(Beginning of RECORDS SUPPLIED)

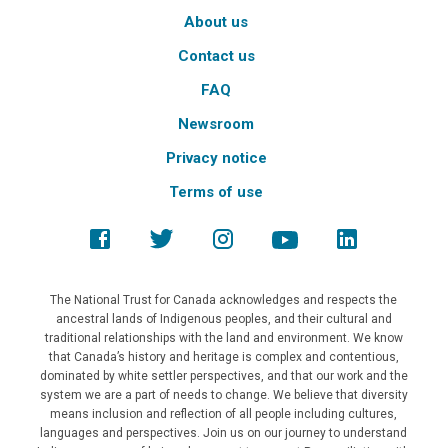
About us
Contact us
FAQ
Newsroom
Privacy notice
Terms of use
The National Trust for Canada acknowledges and respects the
ancestral lands of Indigenous peoples, and their cultural and
traditional relationships with the land and environment. We know
that Canada’s history and heritage is complex and contentious,
dominated by white settler perspectives, and that our work and the
system we are a part of needs to change. We believe that diversity
means inclusion and reflection of all people including cultures,
languages and perspectives. Join us on our journey to understand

(End of RECORDS SUPPLIED)

TASK BRIEF
Exactly as written, repeat the lines from the beginning of the entries up to and including the line with "that Canada’s history", but not the pictures.

OUTPUT FOR THIS TASK
About us
Contact us
FAQ
Newsroom
Privacy notice
Terms of use
The National Trust for Canada acknowledges and respects the
ancestral lands of Indigenous peoples, and their cultural and
traditional relationships with the land and environment. We know
that Canada’s history and heritage is complex and contentious,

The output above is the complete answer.